Ich wusste, dass er sich jetzt umständlich die langen Schnürsenkel aufknüpfte, seine dreckigen Schuhe auszog und sie auf den feuchten Scheuerlappen stellte, den meine Oma neben der Küchentür auf den gefliesten Boden des Hausflurs ausgebreitet hatte. Dann schlüpfte er in seine gelbkarierten Hausschuhe, die an der Garderobe standen, und stürmte die Treppe wieder zu uns herauf, während ich immer noch den Kopf zwischen den Gitterstreben, meine Oma dabei beobachtete, wie sie sich bückte und mit ihren Spinnenfingern die Schnürsenkel ordentlich in den Schuhen meines Vaters verstaute.

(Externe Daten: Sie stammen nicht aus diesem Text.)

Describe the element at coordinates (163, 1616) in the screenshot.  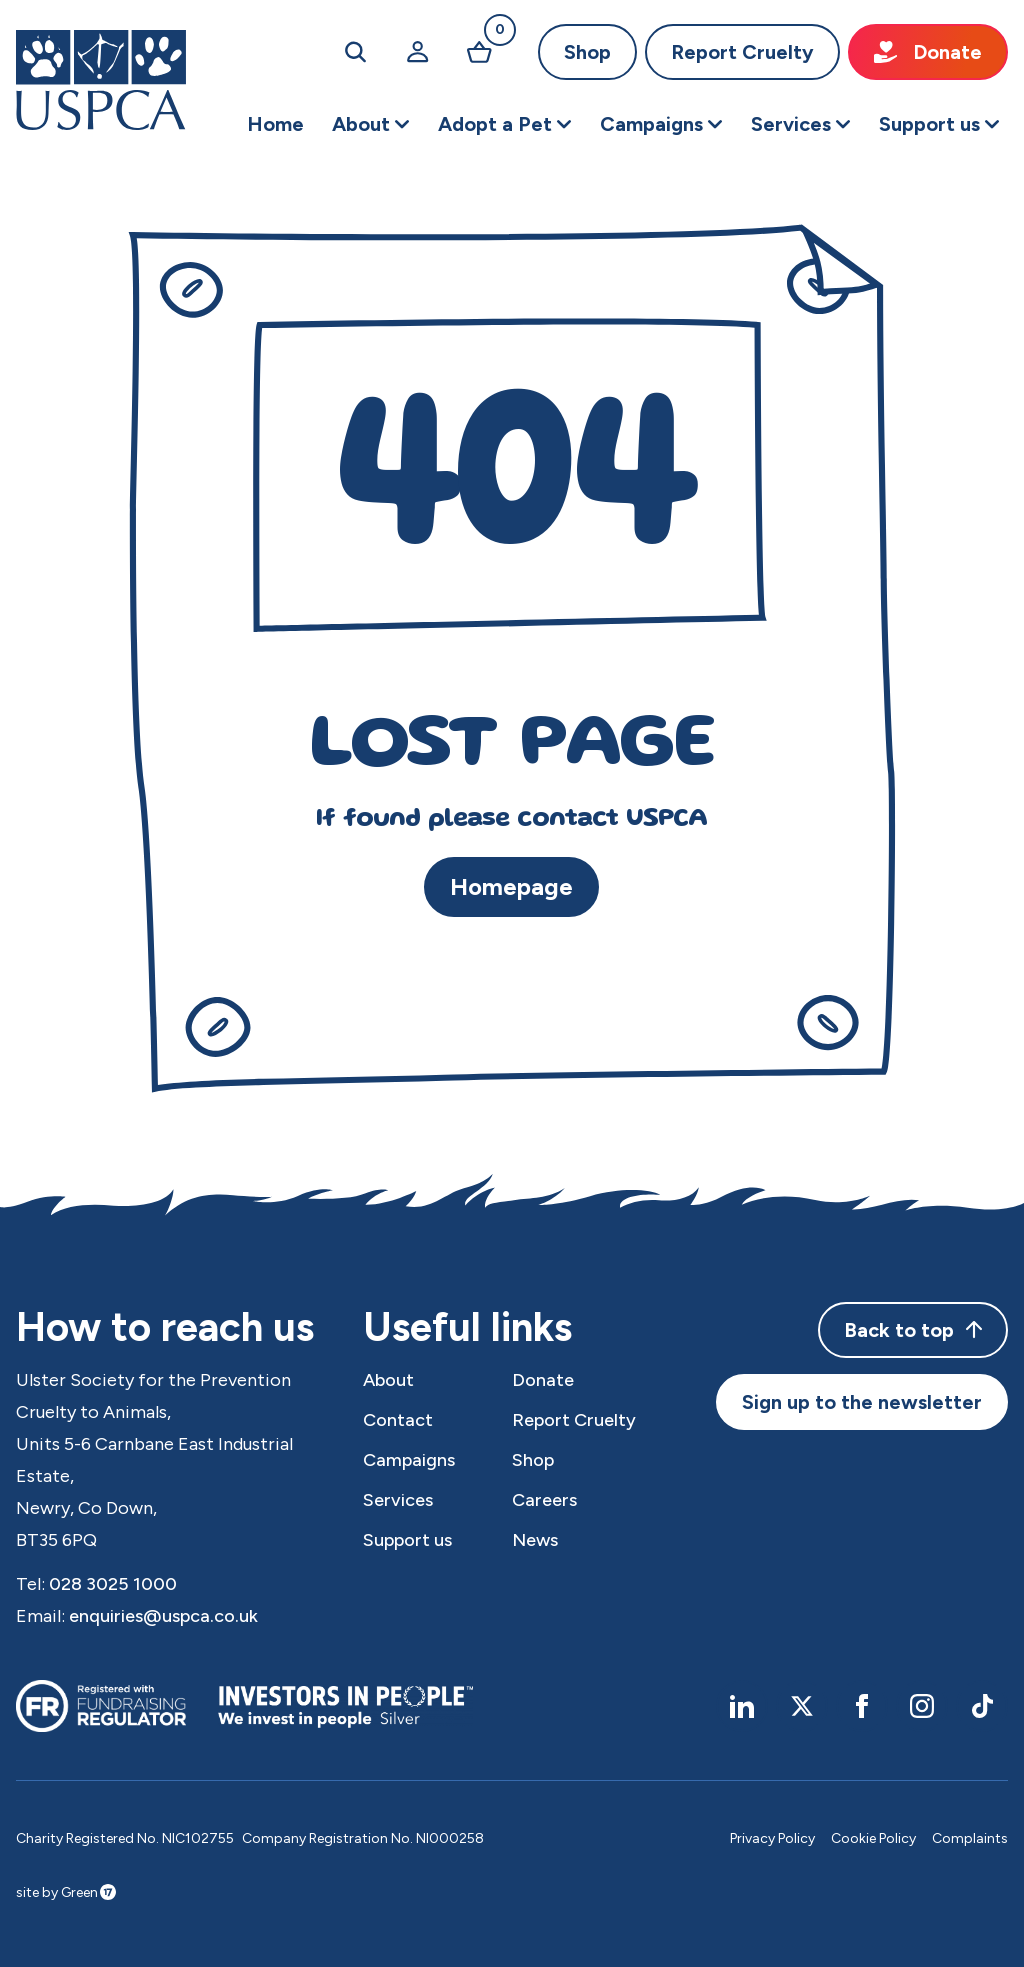
I see `enquiries@uspca.co.uk` at that location. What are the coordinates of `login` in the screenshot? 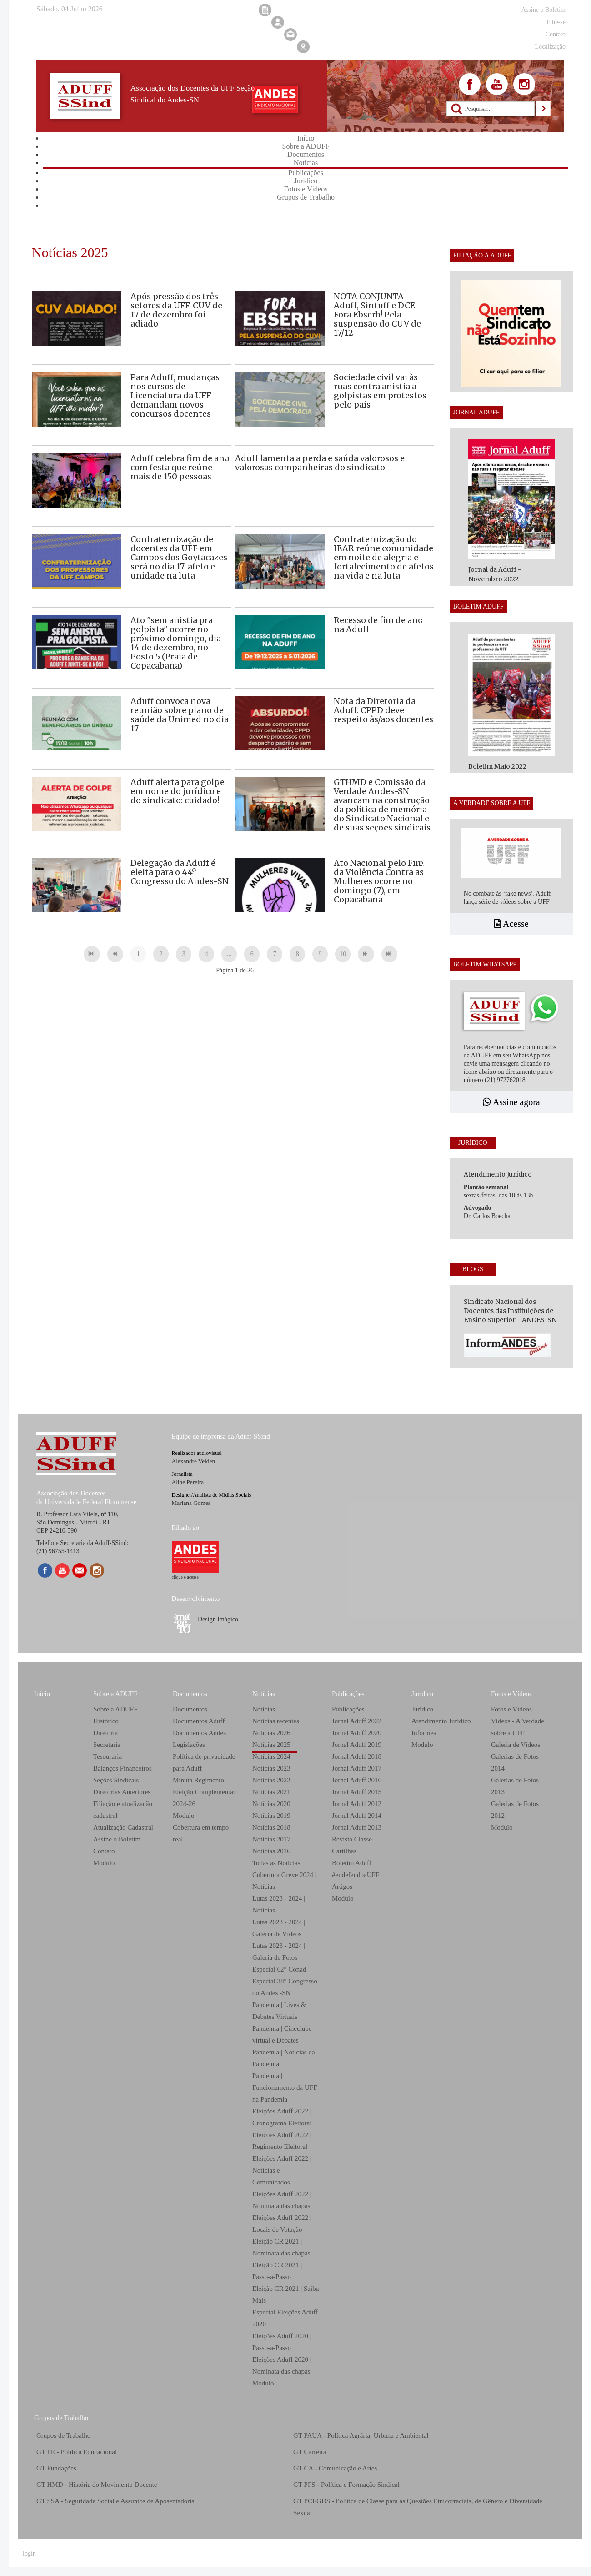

Auf der vierten Stufe schrammte er mit seinem Kopf unter dem Querbalken durch, schrie „Aua!“, rieb sich kräftig mit der Hand über die Platte, und meine Mutti sagte: „Kucke doch hin, Jünter!“
„Is' von meine Mutti aus New York!“ rief er stolz und rieb sich die angeschrammte Birne. „Is'n Care-Paket, aber nich so'n Null-acht-fuffzehn-Ding wie all die andern, sondern eens, wasse selber jepackt hat!“ Er nahm den Karton an die Brust und drückte sich damit an mir und meiner Mutti vorbei in unsere Küche. Die folgten ihm, und auch meine Oma war die Treppe hoch gehumpelt und half mir, meinen Kopf zwischen den Gitterstäben zurückzuziehen, was meine Ohren hartnäckig – aber schließlich durch den energischen Zugriff ihrer knöchernen Hände vergeblich – verhindern wollten.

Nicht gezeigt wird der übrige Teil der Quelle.